Saved entries
========================================

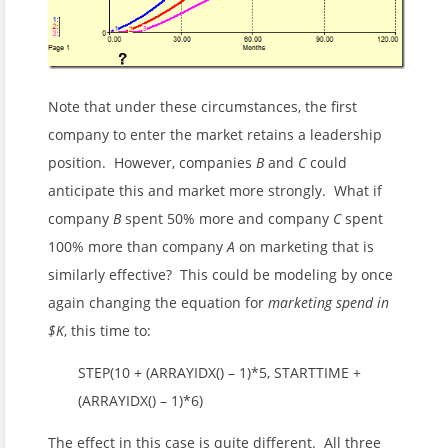
Note that under these circumstances, the first
company to enter the market retains a leadership
position. However, companies
B
and
C
could
anticipate this and market more strongly. What if
company
B
spent 50% more and company
C
spent
100% more than company
A
on marketing that is
similarly effective? This could be modeling by once
again changing the equation for
marketing spend in
$K
, this time to:
STEP(10 + (ARRAYIDX() – 1)*5, STARTTIME +
(ARRAYIDX() – 1)*6)
The effect in this case is quite different. All three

========================================

▸ **EXERCISE GOAL**:
Count, in the records above, the lines that contain "company", and write only the resulting number.

▸ **ANSWER FOR THIS EXERCISE**:
4